As an organization, 3DM largely packages its materials to appeal to large corporate churches, and those that aspire to their ranks. In contextualizing their materials to that environment–which is to say, to American corporate culture–3DM opens itself to a range of pernicious influences.
…but if you’re gonna…
Now, all truth belongs to Christ. We can profit from insights in psychology, group dynamics, neuroscience, physics, finance…you name it. We are free to read business books about organizational change just as we are free to read books on neuroscience. But just as we need to carefully filter out the evolutionary presuppositions of the neuroscience book, we need to filter out the various pagan presuppositions in the business book–and that’s going to be harder than we think. Christian thinkers have been waging war on evolution for generations. We haven’t been working nearly as hard to discern good from evil in business culture. And look at it — this is the culture that gave us record label accounting, Enron, the housing bubble of 2008, and so, so much more. It’s a disaster, and uncritically accepting insights and recommendations from that culture is not going to be good for us.
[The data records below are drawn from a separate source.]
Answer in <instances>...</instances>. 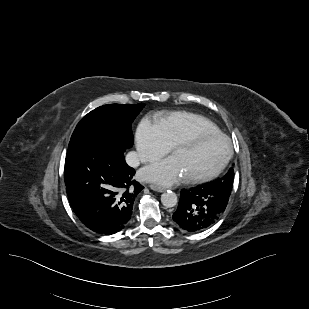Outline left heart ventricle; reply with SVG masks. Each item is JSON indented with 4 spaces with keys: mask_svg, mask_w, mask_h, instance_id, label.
Here are the masks:
<instances>
[{
    "mask_svg": "<svg viewBox=\"0 0 309 309\" xmlns=\"http://www.w3.org/2000/svg\"><path fill=\"white\" fill-rule=\"evenodd\" d=\"M226 153V144L219 138H206L195 144L180 147L173 153L187 177L210 173L222 161Z\"/></svg>",
    "mask_w": 309,
    "mask_h": 309,
    "instance_id": "left-heart-ventricle-1",
    "label": "left heart ventricle"
}]
</instances>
Before we try to metabolize any business advice, we need to go back to first principles, in Scripture. What is it that we’re actually supposed to be doing? Until we have an answer for that, we’ve no business trying to use business principles to “be more effective.” A lot of ugly presuppositions are being smuggled in through that word “effective.” Similar smuggling happens under the guise of “leadership.” Leadership is an important field of study; I’ve seen a lot of damage done by unskilled, untrained leaders. But the wrong training is sometimes worse than no training at all, and Jesus taught His people to lead differently than the world does.
It’s always working for somebody
In order to see the problem, we need to think about the way broken systems work. Russian communism was a horribly broken economic system, but members of the Politburo never lacked for food, medicine, or even entertainment. Washington Mutual was a total disaster, desperately broken, but Kerry Killinger, the CEO of that disaster, made millions–and when he was fired, walked away with a $15 million severance check. Washington, D.C. public schools are consistently failing (just look at the test scores), but D.C. school principals make 6 figures anyway.
The broken system is always working for somebody. Putting someone who benefits enormously from the status quo in charge of reform is just a recipe for failure; those are not the voices we should be elevating. In the church world, those voices are the successful church professionals, who are doubly acclimated to American business culture: first, because their churches run like businesses, and second, because the backbone of their donor base lives in business culture, and thinks of business culture simply as The Way Things Are Done.
So now what?
If we’re that deeply acclimated to business culture, then where will reformation come from? Here, history is our guide: real reformation does not come from a Staupitz, who functions smoothly within the system, nor even from an Erasmus, who lampoons its failings while remaining part of it. Real reformation must come from a Luther — someone for whom the system is not working. Let’s pay more attention to those people.